CXL memory doesn't perform better then DIMMs. CXL memory has higher latency and lower throughput than DIMMs. The performance gains of system with CXL memory are from significantly reducing page faults.
CXL also allows you to upgrade your RAM independently from your CPU which significantly reduces the cost of upgrading systems.
@@mohammedgoder no, no... and no.
about heavy software, I dont care if it has nothing or all to do with the rams, thats will happen, ergo the transition is useless, you can attach the new techs to the old format anyways.
And it looks like an argument bait coz you just said it has better upgradability, so yeah win, win.... and win for me. Tnx
@@Jackson-bh1jw You literally lost the argument by saying "I dont care if it has nothing or all to do with the rams." Your whole argument was contingent upon a link between CXL and bad devs. You failed to substantiate your claim and then you claim to win an argument.
I on the other-hand provided a detailed rundown for the importance of CXL memory. It seems as though you are cognitively challenged.
@@mohammedgoder cool story bro
There is a very good article from semianalysis about CXL , ai and chip design. CXL uses pcie which uses more die area and chip shore region per gigabit/second transfer speed. Unless Amd uses more silicon with chaplets to increase shore area (which it is positioned to do) compared to nvlnk, it can not reach the nvidia speeds.
True, but with hbm and good handling of memory tiering you might not need much bandwidth. Phisons product working with only nand, even without cxl, is perhaps some evidence of this.

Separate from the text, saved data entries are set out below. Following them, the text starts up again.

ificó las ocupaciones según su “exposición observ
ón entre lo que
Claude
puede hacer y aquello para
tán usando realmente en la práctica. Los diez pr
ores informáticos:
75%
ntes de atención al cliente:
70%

Space for the PCIe lanes can come from reducing pin outs to DIMMs/traditional ram interconnects. Also CXL has switches that allows for expansion regardless of how many PCIe lanes the host CPU supports.
I would love to have a Threadripper with a bit of super fast HBM memory that is supplemented with CXL memory.
Not sure AMD will continue the APU route. that said, the MI300A (24 genoa core plus 228 CU) is really quite a feat, I had the chance to play with it a bit and AFAIK its the only *near production ready* Unified Shared Memory (USM/UVM) enabled system where its worth using USM on large problem.
The benchmarks are looking good although a bit lacking on the HBM throughput (due to the big LLC ? or the IO die bottleneck ?). (although a bit low, we still get much more than the H100's 3 To/s) Anyway, on paper and benchmarks, it crushes H100 for many HPC and AI tasks (while consuming less power and costing less than half to a third of a H100).
For HPC, nodes with 4 APUs are already being used (see DOE's El-capitan machine), stay tuned for SC in November, top500 may see some changes in both raw Flop/s and energy efficiency (Flop/J).
The MI300A fills the AMD to Nvidia software gap in way, because it lowers the cost to entry on AMD GPUs, you can have an half ported HPC simulation code, with a bunch of stuff done on the CPU and the rest on the GPU, without paying copies. Ok its not optimal and does not help porting a code, but it enables people with incomplet port to use GPUs (though careful not becoming vendor locked).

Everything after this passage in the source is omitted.